Carey’s recent exhibitions include: Planar Shift, Schoolhouse Studios as part of the Melbourne International Arts Festival, 2012, Domestic Occupation 1, CSI Flinders Street Station, 2012, A Look Back, Tinning Street Gallery 2012 and Fantasy Fees Apply as part of Mannorisms, Cromwell Manor, 2013.
Tell us a bit about your work for SafARI?
I’m exhibiting in Wellington Street Projects. My work is an installation of dust drawings, found objects and a time lapse video. The dust drawings were made when I occupied Flinders Street station for a month and the found objects and time lapse was from my time spent in Summer Hill, Sydney.
How would you describe your practice?
I work site responsively as I don’t have an idea before entering a location, it’s all dependent on my interaction when I’m there. My practice has evolved in terms of interiority. I look for spatial and temporal relationships with sites that are in transition. It’s only through my occupation that the activation of the space reveals temporal conditions
Tell us about your relationship with these sites?
I research the historical background of a site that is normally abandoned and then spend some time there. While I’m there, I record and map out ephemeral conditions such as smell and sound to inspire and influence what I do. I think about them as typographies or mapping of spaces. Its like artifact making, and the documentation of it is a huge part of my work.
Tell us about the dust drawings from Flinders St Station, Melbourne?
I occupied Flinders Station with a bunch of other artists for a month. The three dust drawings are an outcome from that project. I vacuumed floors and collected the dust to make the drawings.
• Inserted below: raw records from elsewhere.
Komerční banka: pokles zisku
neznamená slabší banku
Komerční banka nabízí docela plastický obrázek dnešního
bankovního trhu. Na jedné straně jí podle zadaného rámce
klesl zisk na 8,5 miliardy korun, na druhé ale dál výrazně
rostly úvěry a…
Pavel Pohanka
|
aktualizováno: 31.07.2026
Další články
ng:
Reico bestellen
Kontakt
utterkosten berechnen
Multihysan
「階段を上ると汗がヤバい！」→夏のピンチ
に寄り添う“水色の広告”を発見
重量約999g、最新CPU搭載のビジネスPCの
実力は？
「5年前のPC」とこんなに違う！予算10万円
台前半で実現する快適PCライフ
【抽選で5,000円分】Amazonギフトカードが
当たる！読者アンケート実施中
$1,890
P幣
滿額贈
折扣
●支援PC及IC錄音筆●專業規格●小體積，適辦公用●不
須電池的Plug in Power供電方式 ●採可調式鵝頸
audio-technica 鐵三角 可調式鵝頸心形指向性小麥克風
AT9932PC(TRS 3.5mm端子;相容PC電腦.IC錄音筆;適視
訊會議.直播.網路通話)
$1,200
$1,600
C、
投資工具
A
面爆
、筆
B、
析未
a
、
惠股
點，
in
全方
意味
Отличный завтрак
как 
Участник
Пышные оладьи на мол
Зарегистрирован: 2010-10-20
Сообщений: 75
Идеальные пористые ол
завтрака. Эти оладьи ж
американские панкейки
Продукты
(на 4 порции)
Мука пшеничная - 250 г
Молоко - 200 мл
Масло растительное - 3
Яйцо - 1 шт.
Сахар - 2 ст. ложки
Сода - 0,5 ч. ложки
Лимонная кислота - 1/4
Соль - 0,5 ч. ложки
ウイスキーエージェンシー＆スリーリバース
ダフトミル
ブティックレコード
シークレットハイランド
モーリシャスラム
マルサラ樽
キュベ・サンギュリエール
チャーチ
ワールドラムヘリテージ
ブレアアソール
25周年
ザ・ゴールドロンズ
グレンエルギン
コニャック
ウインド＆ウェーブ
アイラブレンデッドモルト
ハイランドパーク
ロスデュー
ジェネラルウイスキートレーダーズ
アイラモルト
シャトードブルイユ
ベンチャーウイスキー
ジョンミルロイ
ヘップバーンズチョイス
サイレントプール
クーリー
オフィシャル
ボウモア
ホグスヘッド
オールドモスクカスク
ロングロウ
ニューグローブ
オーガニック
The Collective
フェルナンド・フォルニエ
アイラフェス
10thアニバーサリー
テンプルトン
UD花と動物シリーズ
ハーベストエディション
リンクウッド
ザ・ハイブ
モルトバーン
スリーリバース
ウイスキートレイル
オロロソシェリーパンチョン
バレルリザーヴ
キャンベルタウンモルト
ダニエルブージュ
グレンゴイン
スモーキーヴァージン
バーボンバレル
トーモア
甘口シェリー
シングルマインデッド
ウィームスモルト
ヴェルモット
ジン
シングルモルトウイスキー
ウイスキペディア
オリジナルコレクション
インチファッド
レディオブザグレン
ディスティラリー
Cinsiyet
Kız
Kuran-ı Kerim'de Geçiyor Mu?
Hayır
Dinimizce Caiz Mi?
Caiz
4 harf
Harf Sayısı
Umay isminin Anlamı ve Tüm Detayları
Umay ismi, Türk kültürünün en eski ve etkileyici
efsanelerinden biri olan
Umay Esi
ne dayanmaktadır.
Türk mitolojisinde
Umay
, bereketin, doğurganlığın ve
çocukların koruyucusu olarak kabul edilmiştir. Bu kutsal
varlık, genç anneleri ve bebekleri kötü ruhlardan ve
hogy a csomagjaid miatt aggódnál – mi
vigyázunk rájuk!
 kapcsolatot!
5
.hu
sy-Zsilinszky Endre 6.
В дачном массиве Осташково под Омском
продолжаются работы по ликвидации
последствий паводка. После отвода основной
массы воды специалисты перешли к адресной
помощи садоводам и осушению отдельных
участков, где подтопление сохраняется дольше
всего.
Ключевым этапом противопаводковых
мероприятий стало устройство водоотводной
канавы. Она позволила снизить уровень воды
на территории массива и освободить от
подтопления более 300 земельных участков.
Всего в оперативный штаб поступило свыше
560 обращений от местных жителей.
The dust is glued to recycled rag paper and I then build up a protective film on top to keep the dust intact.
What about your found object and video component from Summer Hill?
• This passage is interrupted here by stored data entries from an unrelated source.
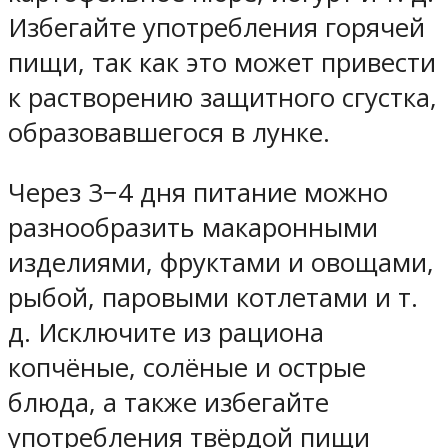
Избегайте употребления горячей
пищи, так как это может привести
к растворению защитного сгустка,
образовавшегося в лунке.
Через 3−4 дня питание можно
разнообразить макаронными
изделиями, фруктами и овощами,
рыбой, паровыми котлетами и т.
д. Исключите из рациона
копчёные, солёные и острые
блюда, а также избегайте
употребления твёрдой пищи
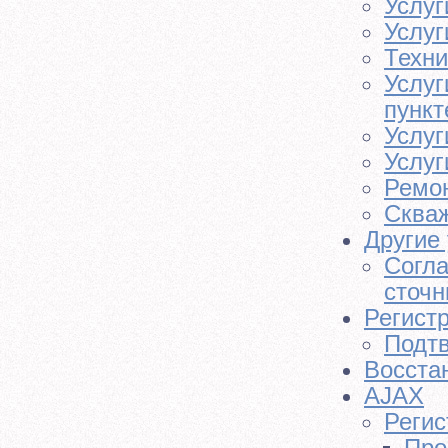
Услуг
Услуг
Техни
Услуг
пункт
Услуг
Услуг
Ремон
Скваж
Другие 
Согла
сточн
Регист
Подтв
Восста
AJAX
Регис
Про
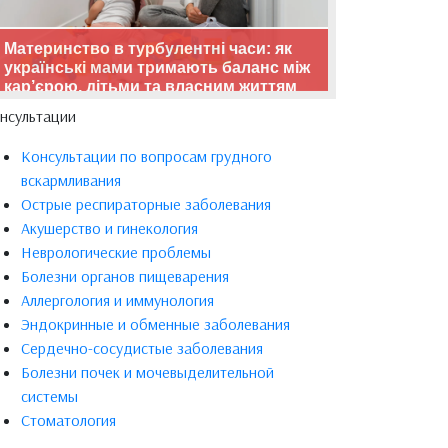
Материнство в турбулентні часи: як
українські мами тримають баланс між
кар’єрою, дітьми та власним життям
нсультации
Консультации по вопросам грудного
вскармливания
Острые респираторные заболевания
Акушерство и гинекология
Неврологические проблемы
Болезни органов пищеварения
Аллергология и иммунология
Эндокринные и обменные заболевания
Сердечно-сосудистые заболевания
Болезни почек и мочевыделительной
системы
Стоматология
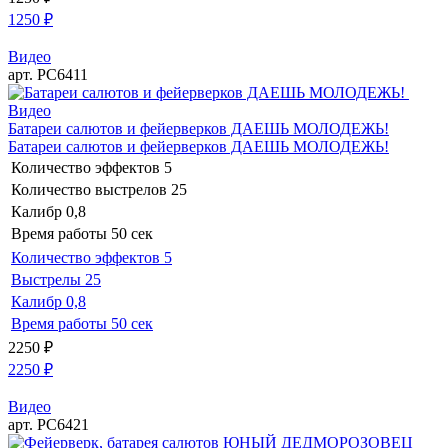
1250
₽
Видео
арт. РС6411
Видео
Батареи салютов и фейерверков ДАЕШЬ МОЛОДЕЖЬ!
Батареи салютов и фейерверков ДАЕШЬ МОЛОДЕЖЬ!
Количество эффектов
5
Количество выстрелов
25
Калибр
0,8
Время работы
50 сек
Количество эффектов
5
Выстрелы
25
Калибр
0,8
Время работы
50 сек
2250
₽
2250
₽
Видео
арт. РС6421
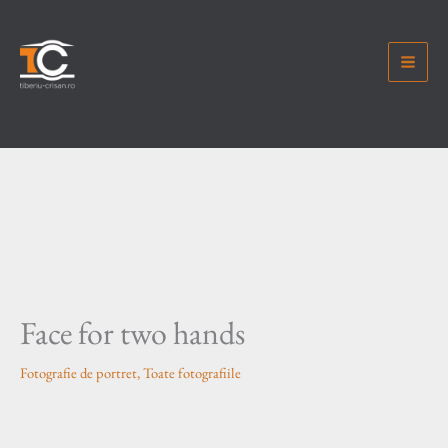
Skip
to
content
Face for two hands
Fotografie de portret
,
Toate fotografiile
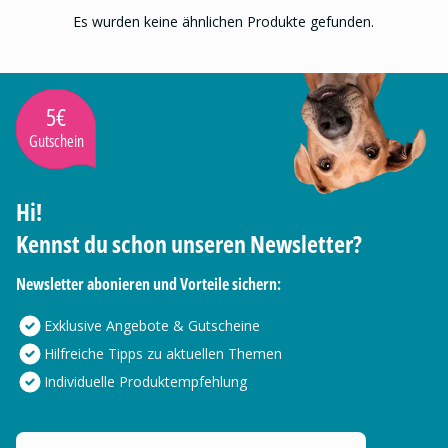
Es wurden keine ähnlichen Produkte gefunden.
5€
Gutschein
Hi!
Kennst du schon unseren Newsletter?
Newsletter abonieren und Vorteile sichern:
Exklusive Angebote & Gutscheine
Hilfreiche Tipps zu aktuellen Themen
Individuelle Produktempfehlung
Deine E-Mail Adresse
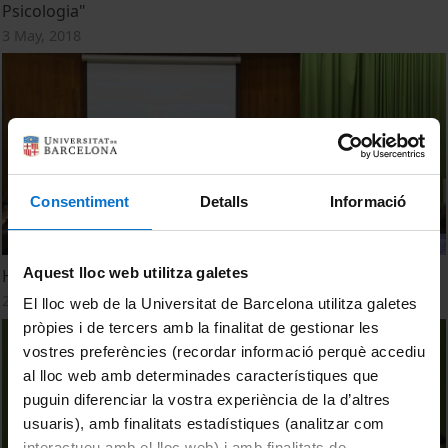
Psicologia"
3 May, 2018
Consentiment
Detalls
Informació
Aquest lloc web utilitza galetes
Homenatge a Z. Bauman 'Pensar el nostre temps'
22 September, 2017
El lloc web de la Universitat de Barcelona utilitza galetes
pròpies i de tercers amb la finalitat de gestionar les
vostres preferències (recordar informació perquè accediu
al lloc web amb determinades característiques que
puguin diferenciar la vostra experiència de la d’altres
usuaris), amb finalitats estadístiques (analitzar com
interactueu amb el lloc web) i amb finalitats de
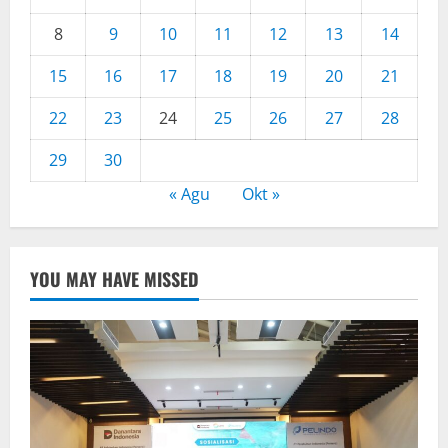
8
9
10
11
12
13
14
15
16
17
18
19
20
21
22
23
24
25
26
27
28
29
30
« Agu
Okt »
YOU MAY HAVE MISSED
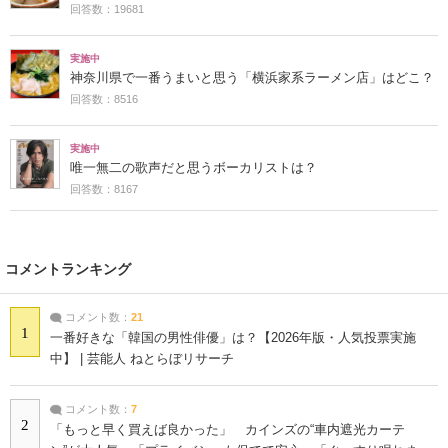
回答数：19681
実施中
神奈川県で一番うまいと思う「横浜家系ラーメン店」はどこ？
回答数：8516
実施中
唯一無二の歌声だと思うボーカリストは？
回答数：8167
コメントランキング
コメント数：
21
1
一番好きな「韓国の男性俳優」は？【2026年版・人気投票実施
中】 | 芸能人 ねとらぼリサーチ
コメント数：
7
2
「もっと早く買えば良かった」 カインズの“車内遮光カーテ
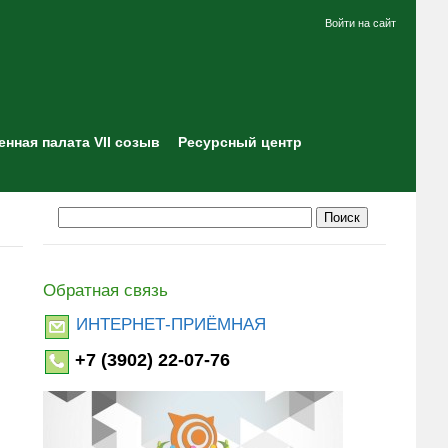
Войти на сайт
нная палата VII созыв
Ресурсный центр
Обратная связь
ИНТЕРНЕТ-ПРИЁМНАЯ
+7 (3902) 22-07-76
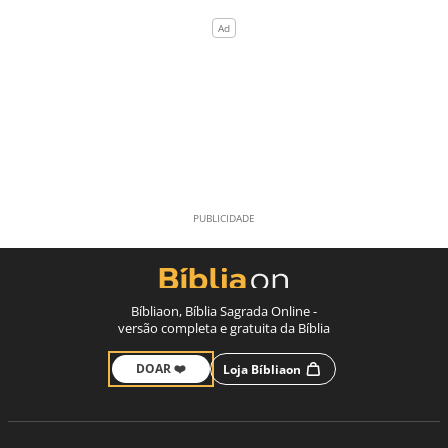
Bíbliaon, Bíblia Sagrada Online -
versão completa e gratuita da Bíblia
DOAR ❤️
Loja Bíbliaon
Part of my proposition for the exhibition was to occupy an abandoned building in Sydney for a couple of weeks. Liz and Chris the curators of SafARI got me in contact with Louis Pratt and Daniel Wallace of Mungo Art Studios, who were incredibly generous and let me have free reign in the space.
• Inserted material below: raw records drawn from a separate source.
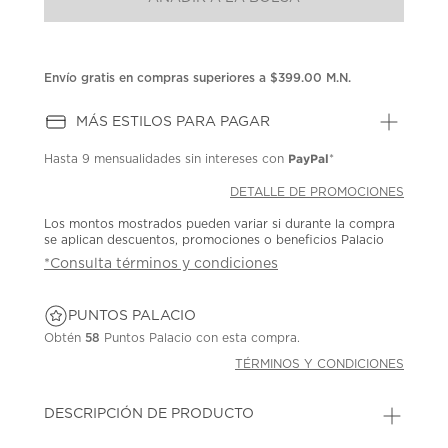
en
la
misma
página.
Envío gratis en compras superiores a $399.00 M.N.
MÁS ESTILOS PARA PAGAR
PayPal
Hasta
9 mensualidades
sin intereses con
*
DETALLE DE PROMOCIONES
Los montos mostrados pueden variar si durante la compra
se aplican descuentos, promociones o beneficios Palacio
*Consulta términos y condiciones
PUNTOS PALACIO
Obtén
58
Puntos Palacio con esta compra.
TÉRMINOS Y CONDICIONES
DESCRIPCIÓN DE PRODUCTO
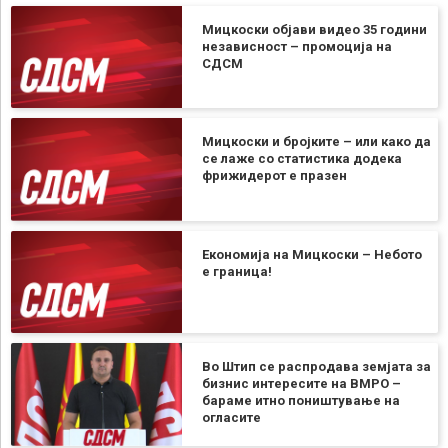
Мицкоски објави видео 35 години
независност – промоција на
СДСМ
Мицкоски и бројките – или како да
се лаже со статистика додека
фрижидерот е празен
Економија на Мицкоски – Небото
е граница!
Во Штип се распродава земјата за
бизнис интересите на ВМРО –
бараме итно поништување на
огласите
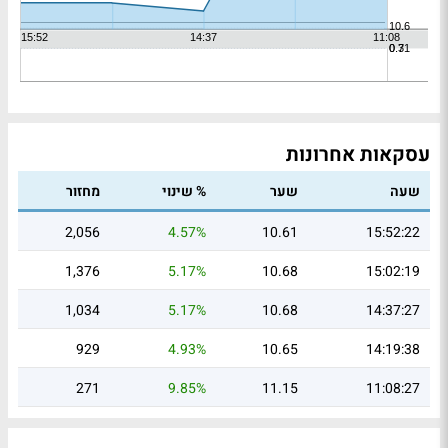
עסקאות אחרונות
שעה
שער
% שינוי
מחזור
2,056
4.57%
10.61
15:52:22
1,376
5.17%
10.68
15:02:19
1,034
5.17%
10.68
14:37:27
929
4.93%
10.65
14:19:38
271
9.85%
11.15
11:08:27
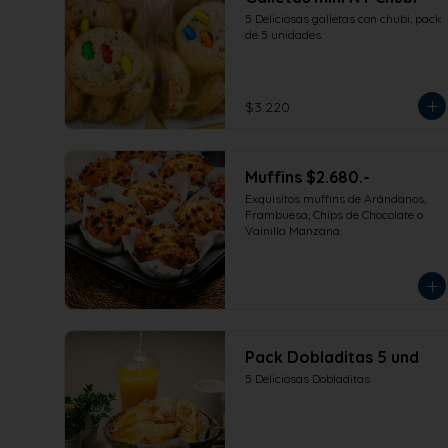
5 Deliciosas galletas con chubi, pack 
de 5 unidades.
$3.220
Muffins $2.680.-
Exquisitos muffins de Arándanos, 
Frambuesa, Chips de Chocolate o 
Vainilla Manzana.
Pack Dobladitas 5 und
5 Deliciosas Dobladitas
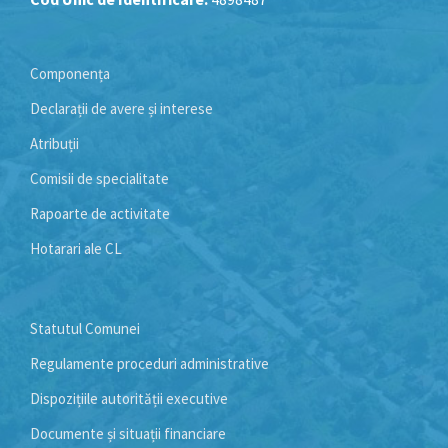
Componența
Declarații de avere și interese
Atribuții
Comisii de specialitate
Rapoarte de activitate
Hotarari ale CL
Statutul Comunei
Regulamente proceduri administrative
Dispozițiile autorității executive
Documente și situații financiare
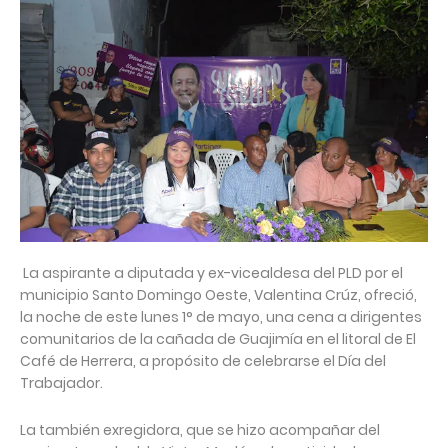
La aspirante a diputada y ex-vicealdesa del PLD por el
municipio Santo Domingo Oeste, Valentina Crúz, ofreció,
la noche de este lunes 1° de mayo, una cena a dirigentes
comunitarios de la cañada de Guajimía en el litoral de El
Café de Herrera, a propósito de celebrarse el Día del
Trabajador.
La también exregidora, que se hizo acompañar del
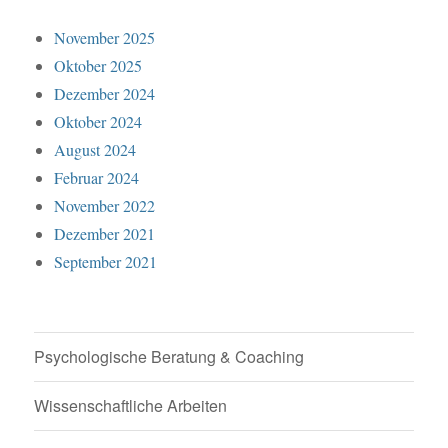
November 2025
Oktober 2025
Dezember 2024
Oktober 2024
August 2024
Februar 2024
November 2022
Dezember 2021
September 2021
Psychologische Beratung & Coaching
Wissenschaftliche Arbeiten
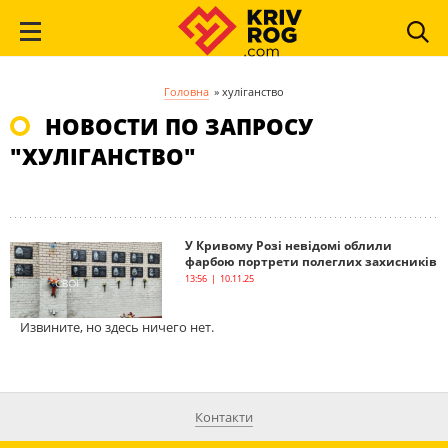
Головна
»
хуліганство
НОВОСТИ ПО ЗАПРОСУ
"ХУЛІГАНСТВО"
У Кривому Розі невідомі облили
фарбою портрети полеглих захисників
13:56 | 10.11.25
Извините, но здесь ничего нет.
Контакти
I couldn’t lock the flourmill building I was in, so had to lug my gear in and out 3 times a day from the 6th floor. Based on that walking, I calculated I took approximately 89,964 steps in two weeks. I set a task to draw for 89,964 seconds, which works out to be about 25 hours. The video component of my work shows a time lapse of this progress. I’ve also included found objects from the space that intervened with and also a collection of dead bees I found there. These are actually for sale for a gold coin contribution that is donated to The Asylum Seeker Resource Centre.
What influences your practice?
Going through design education had a huge influence. It was very much about architecture and looking at ways to spatially intervene a site. I’ve also worked and shared space with artists coming from different backgrounds. We did a series of projects together that have occupied houses and bus depots that were getting demolished.
What advice would you give to aspiring artists?
Don’t rush it and stick at it. An engaging conversation is key to any artistic practice so you need to constantly speak to other artists and engage with what’s happening in the world. Get a day job too.